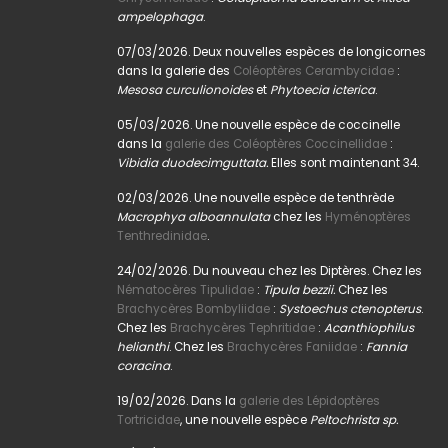
ampelophaga
.
07/03/2026. Deux nouvelles espèces de longicornes
dans la galerie des
Coléoptères Cerambycidae
:
Mesosa curculionoides
et
Phytoecia icterica
.
05/03/2026. Une nouvelle espèce de coccinelle
dans la
galerie des Coléoptères Coccinellidae
:
Vibidia duodecimguttata.
Elles sont maintenant 34.
02/03/2026. Une nouvelle espèce de tenthrède
Macrophya alboannulata
chez les
Hyménoptères
Tenthredinidae
.
24/02/2026. Du nouveau chez les Diptères. Chez les
Nématocères Tipulidae
:
Tipula bezzii.
Chez les
Brachycères Bombyliidae
:
Systoechus ctenopterus
.
Chez les
Brachycères Tephritidae
:
Acanthiophilus
helianthi
. Chez les
Brachycères Faniidae
:
Fannia
coracina
.
19/02/2026. Dans la
galerie des Lépidoptères
Tortricidae
, une nouvelle espèce
Peltochrista sp.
# # # # # # #
About this task: Copy the data verbatim, skipping any image it holds.

Finished task:
ampelophaga
.
07/03/2026. Deux nouvelles espèces de longicornes
dans la galerie des
Coléoptères Cerambycidae
:
Mesosa curculionoides
et
Phytoecia icterica
.
05/03/2026. Une nouvelle espèce de coccinelle
dans la
galerie des Coléoptères Coccinellidae
:
Vibidia duodecimguttata.
Elles sont maintenant 34.
02/03/2026. Une nouvelle espèce de tenthrède
Macrophya alboannulata
chez les
Hyménoptères
Tenthredinidae
.
24/02/2026. Du nouveau chez les Diptères. Chez les
Nématocères Tipulidae
:
Tipula bezzii.
Chez les
Brachycères Bombyliidae
:
Systoechus ctenopterus
.
Chez les
Brachycères Tephritidae
:
Acanthiophilus
helianthi
. Chez les
Brachycères Faniidae
:
Fannia
coracina
.
19/02/2026. Dans la
galerie des Lépidoptères
Tortricidae
, une nouvelle espèce
Peltochrista sp.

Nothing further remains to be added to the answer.